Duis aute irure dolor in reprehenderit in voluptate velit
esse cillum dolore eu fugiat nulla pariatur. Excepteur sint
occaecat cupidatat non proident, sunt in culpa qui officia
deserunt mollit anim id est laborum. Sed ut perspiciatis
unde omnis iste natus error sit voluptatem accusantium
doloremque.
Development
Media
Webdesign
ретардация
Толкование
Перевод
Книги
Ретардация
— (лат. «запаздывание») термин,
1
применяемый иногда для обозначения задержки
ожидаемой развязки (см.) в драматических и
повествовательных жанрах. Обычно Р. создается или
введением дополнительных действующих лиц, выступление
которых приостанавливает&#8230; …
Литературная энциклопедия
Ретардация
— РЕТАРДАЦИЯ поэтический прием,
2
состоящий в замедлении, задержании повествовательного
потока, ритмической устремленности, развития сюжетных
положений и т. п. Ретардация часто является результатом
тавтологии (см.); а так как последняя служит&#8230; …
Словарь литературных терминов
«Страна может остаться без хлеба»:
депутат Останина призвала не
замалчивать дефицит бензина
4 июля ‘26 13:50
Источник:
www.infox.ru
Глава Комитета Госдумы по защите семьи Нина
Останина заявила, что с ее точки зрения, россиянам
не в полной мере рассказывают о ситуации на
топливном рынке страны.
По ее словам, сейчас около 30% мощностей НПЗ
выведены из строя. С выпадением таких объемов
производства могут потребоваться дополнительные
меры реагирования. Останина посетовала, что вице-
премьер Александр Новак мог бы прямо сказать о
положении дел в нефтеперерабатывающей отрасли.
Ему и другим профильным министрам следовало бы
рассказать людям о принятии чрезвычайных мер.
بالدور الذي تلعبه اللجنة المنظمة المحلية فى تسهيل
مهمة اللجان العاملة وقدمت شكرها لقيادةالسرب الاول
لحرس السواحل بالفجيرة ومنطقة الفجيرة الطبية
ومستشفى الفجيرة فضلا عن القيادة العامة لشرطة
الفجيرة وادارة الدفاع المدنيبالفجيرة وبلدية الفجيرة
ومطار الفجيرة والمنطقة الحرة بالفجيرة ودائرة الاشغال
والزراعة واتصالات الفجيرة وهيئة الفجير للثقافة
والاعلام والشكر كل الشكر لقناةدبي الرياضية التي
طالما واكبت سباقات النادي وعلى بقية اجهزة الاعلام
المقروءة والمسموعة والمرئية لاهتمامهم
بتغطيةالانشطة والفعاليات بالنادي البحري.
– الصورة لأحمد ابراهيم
==============================
The lines above from the one with "doloremque." through the one with "меры реагирования. Останина" are to be duplicated exactly, ends included, with nothing added.

doloremque.
Development
Media
Webdesign
ретардация
Толкование
Перевод
Книги
Ретардация
— (лат. «запаздывание») термин,
1
применяемый иногда для обозначения задержки
ожидаемой развязки (см.) в драматических и
повествовательных жанрах. Обычно Р. создается или
введением дополнительных действующих лиц, выступление
которых приостанавливает&#8230; …
Литературная энциклопедия
Ретардация
— РЕТАРДАЦИЯ поэтический прием,
2
состоящий в замедлении, задержании повествовательного
потока, ритмической устремленности, развития сюжетных
положений и т. п. Ретардация часто является результатом
тавтологии (см.); а так как последняя служит&#8230; …
Словарь литературных терминов
«Страна может остаться без хлеба»:
депутат Останина призвала не
замалчивать дефицит бензина
4 июля ‘26 13:50
Источник:
www.infox.ru
Глава Комитета Госдумы по защите семьи Нина
Останина заявила, что с ее точки зрения, россиянам
не в полной мере рассказывают о ситуации на
топливном рынке страны.
По ее словам, сейчас около 30% мощностей НПЗ
выведены из строя. С выпадением таких объемов
производства могут потребоваться дополнительные
меры реагирования. Останина посетовала, что вице-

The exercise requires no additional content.